[Dataset entries]

- - - - -

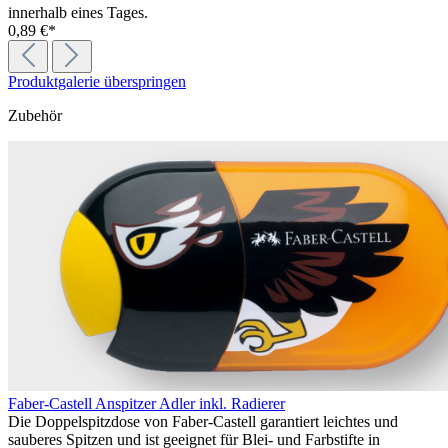
innerhalb eines Tages.
0,89 €*
Produktgalerie überspringen
Zubehör
Faber-Castell Anspitzer Adler inkl. Radierer
Die Doppelspitzdose von Faber-Castell garantiert leichtes und
sauberes Spitzen und ist geeignet für Blei- und Farbstifte in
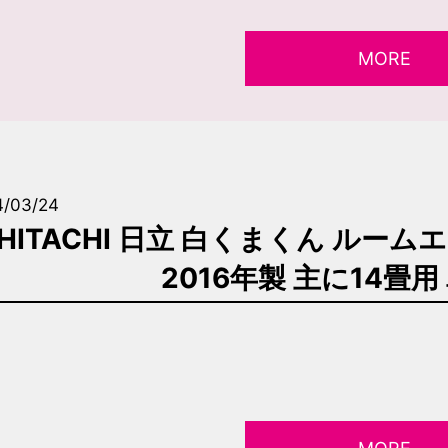
MORE
4/03/24
HITACHI 日立 白くまくん ルームエア
2016年製 主に14畳用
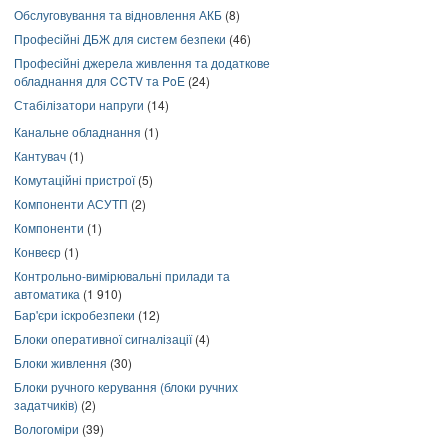
Обслуговування та відновлення АКБ
(8)
Професійні ДБЖ для систем безпеки
(46)
Професійні джерела живлення та додаткове
обладнання для CCTV та PoE
(24)
Стабілізатори напруги
(14)
Канальне обладнання
(1)
Кантувач
(1)
Комутаційні пристрої
(5)
Компоненти АСУТП
(2)
Компоненти
(1)
Конвеєр
(1)
Контрольно-вимірювальні прилади та
автоматика
(1 910)
Бар'єри іскробезпеки
(12)
Блоки оперативної сигналізації
(4)
Блоки живлення
(30)
Блоки ручного керування (блоки ручних
задатчиків)
(2)
Вологоміри
(39)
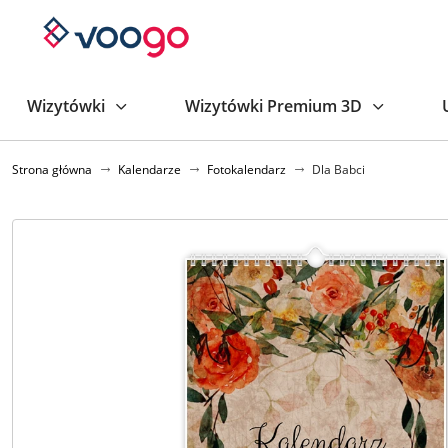
Wizytówki
Wizytówki Premium 3D
Strona główna
Kalendarze
Fotokalendarz
Dla Babci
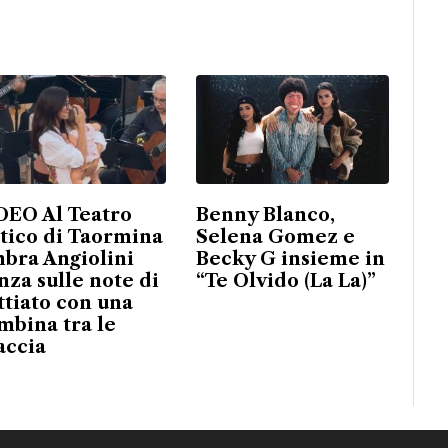
DEO Al Teatro
Benny Blanco,
tico di Taormina
Selena Gomez e
bra Angiolini
Becky G insieme in
nza sulle note di
“Te Olvido (La La)”
ttiato con una
mbina tra le
accia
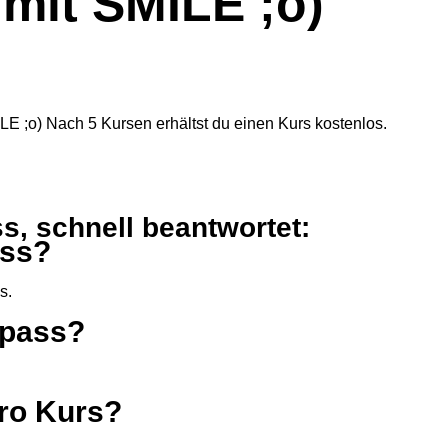
mit SMILE ;o)
MILE ;o) Nach 5 Kursen erhältst du einen Kurs kostenlos.
, schnell beantwortet:
ass?
s.
lpass?
pro Kurs?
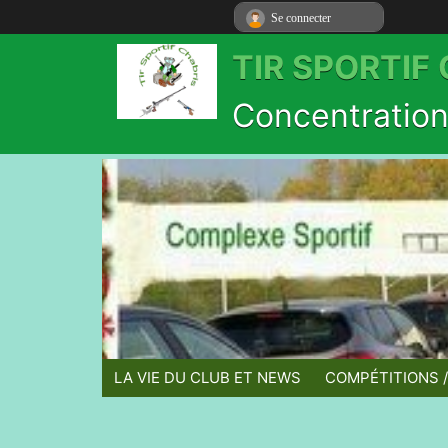
Se connecter
Se connecter
TIR SPORTIF
Concentration 
LA VIE DU CLUB ET NEWS
COMPÉTITIONS 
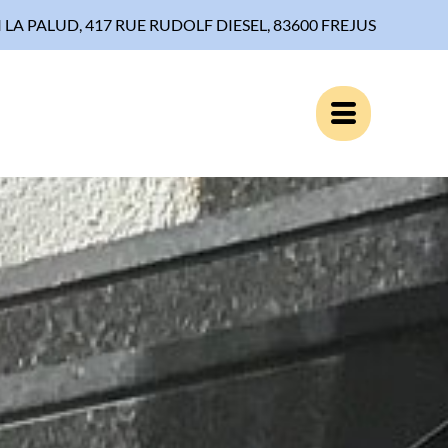
I LA PALUD, 417 RUE RUDOLF DIESEL, 83600 FREJUS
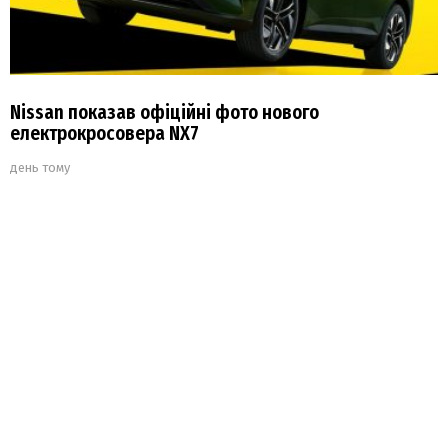
Nissan показав офіційні фото нового
електрокросовера NX7
день тому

- - - - -

**Exercise objective**: Would you provide an exact, picture-free copy of the data above?

**Reply**:
innerhalb eines Tages.
0,89 €*
Produktgalerie überspringen
Zubehör
Faber-Castell Anspitzer Adler inkl. Radierer
Die Doppelspitzdose von Faber-Castell garantiert leichtes und
sauberes Spitzen und ist geeignet für Blei- und Farbstifte in
MORE
4/03/24
HITACHI 日立 白くまくん ルームエア
2016年製 主に14畳用
Обслуговування та відновлення АКБ
(8)
Професійні ДБЖ для систем безпеки
(46)
Професійні джерела живлення та додаткове
обладнання для CCTV та PoE
(24)
Стабілізатори напруги
(14)
Канальне обладнання
(1)
Кантувач
(1)
Комутаційні пристрої
(5)
Компоненти АСУТП
(2)
Компоненти
(1)
Конвеєр
(1)
Контрольно-вимірювальні прилади та
автоматика
(1 910)
Бар'єри іскробезпеки
(12)
Блоки оперативної сигналізації
(4)
Блоки живлення
(30)
Блоки ручного керування (блоки ручних
задатчиків)
(2)
Вологоміри
(39)
Wizytówki
Wizytówki Premium 3D
Strona główna
Kalendarze
Fotokalendarz
Dla Babci
DEO Al Teatro
Benny Blanco,
tico di Taormina
Selena Gomez e
bra Angiolini
Becky G insieme in
nza sulle note di
“Te Olvido (La La)”
ttiato con una
mbina tra le
accia
mit SMILE ;o)
MILE ;o) Nach 5 Kursen erhältst du einen Kurs kostenlos.
, schnell beantwortet:
ass?
s.
lpass?
pro Kurs?
Se connecter
Se connecter
TIR SPORTIF
Concentration 
LA VIE DU CLUB ET NEWS
COMPÉTITIONS 
I LA PALUD, 417 RUE RUDOLF DIESEL, 83600 FREJUS
Nissan показав офіційні фото нового
електрокросовера NX7
день тому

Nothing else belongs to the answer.